For now, I use loop to do it column by column.
for n in range(tableB.shape[1]):
tableB.iloc[:,n] = tableB.iloc[:,n].where(pd.isnull(tableA.iloc[:,n])==False,'NA')
tableB
col1 col2
0 NA 2
1 4 5
2 2 NA
Is there other way to do it without using loop?

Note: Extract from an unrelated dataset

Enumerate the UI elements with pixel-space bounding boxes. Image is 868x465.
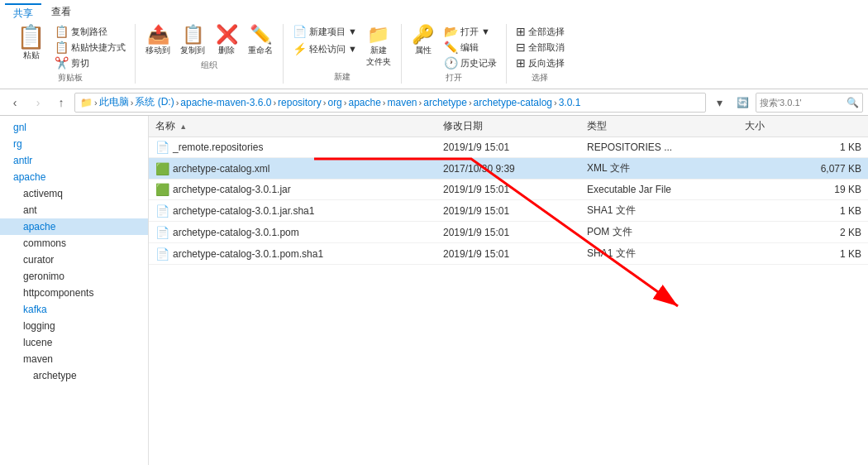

I have tried using replace but it can only change the first column.
tableB.replace(pd.isnull(tableA), 'NA', inplace=True) #only adjust the first column.
Thanks for your help!
I think you need where or numpy.where:
1.
df = tableB.where(tableA.notnull())
print (df)
col1 col2
0 NaN 2.0
1 4.0 3.0
2 2.0 NaN
2.
df = pd.DataFrame(np.where(tableA.notnull(), tableB, np.nan),
columns=tableB.columns,
index=tableB.index)
print (df)
col1 col2
0 NaN 2.0
1 4.0 3.0
2 2.0 NaN
You could use mask
In [7]: tableB.mask(tableA.isnull())
Out[7]:
col1 col2
0 NaN 2.0
1 4.0 3.0
2 2.0 NaN
tableB[tableA.isnull()] = np.nan